My suggestion would be to disable DHCP server and routing on the second router and turn on forwarding. Then you will just have to forward ports through the first router and would only have one subnet for the whole house.
I don't worry about the DHCP server changing the IP address with DD-WRT because it handles it in such a way, machines rarely have their ip's changed. But if you want to reserve the ip for your server check this out: http://www.dd-wrt.com/wiki/index.php/Static_DHCP
Let me (us?) know how it goes
EDIT: Almost forgot! change the IP address of the second router to an IP outside of the range of the first DHCP router.

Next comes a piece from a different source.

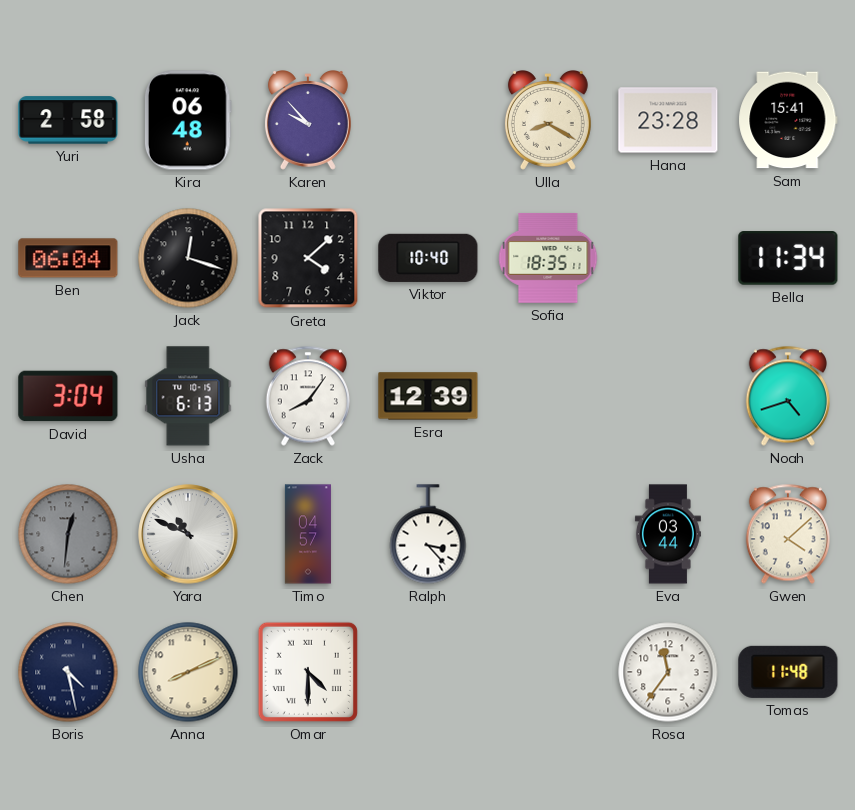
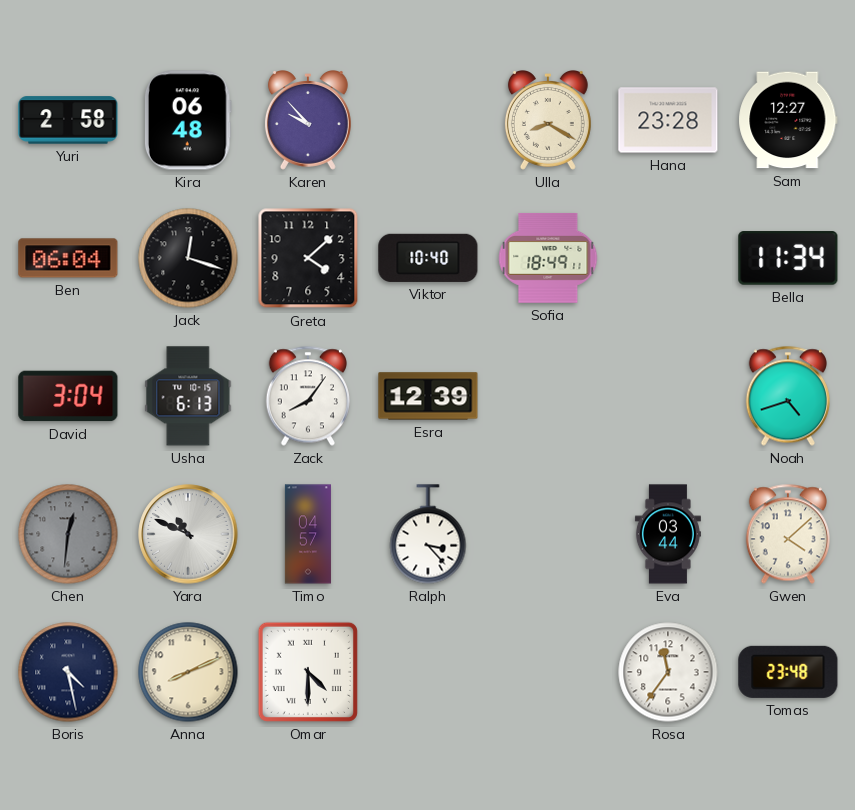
Sam: 15:41 -> 12:27
Sofia: 18:35 -> 18:49
Tomas: 11:48 -> 23:48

That way you can still get to it once all this is said and done.
And, not a part of my suggestion, but for the sake of completeness for your questions:
http://ubuntuguide.org/wiki/Ubuntu:Oneiric#Set_a_static_IP_address
Will look into that.

Quote:
Originally Posted by killabytes View Post

My first question is...
Why do you have 2 routers?
Too many computers for one router to handle

Quote:
Originally Posted by beers View Post

Port forward on router 1 to a destination of router 2's IP
Port forward on router 2 to a destination of the server's IP
As stated, why do you have double NAT?
It would be more convenient to disable the routing/dhcp functions of router 2 (and plug into network using LAN ports instead of WAN port). This would put everything in the same subnet and you would only have to port forward on your WAN facing device.
I just plugged it in and called it good. Never thought anything of it cause it worked.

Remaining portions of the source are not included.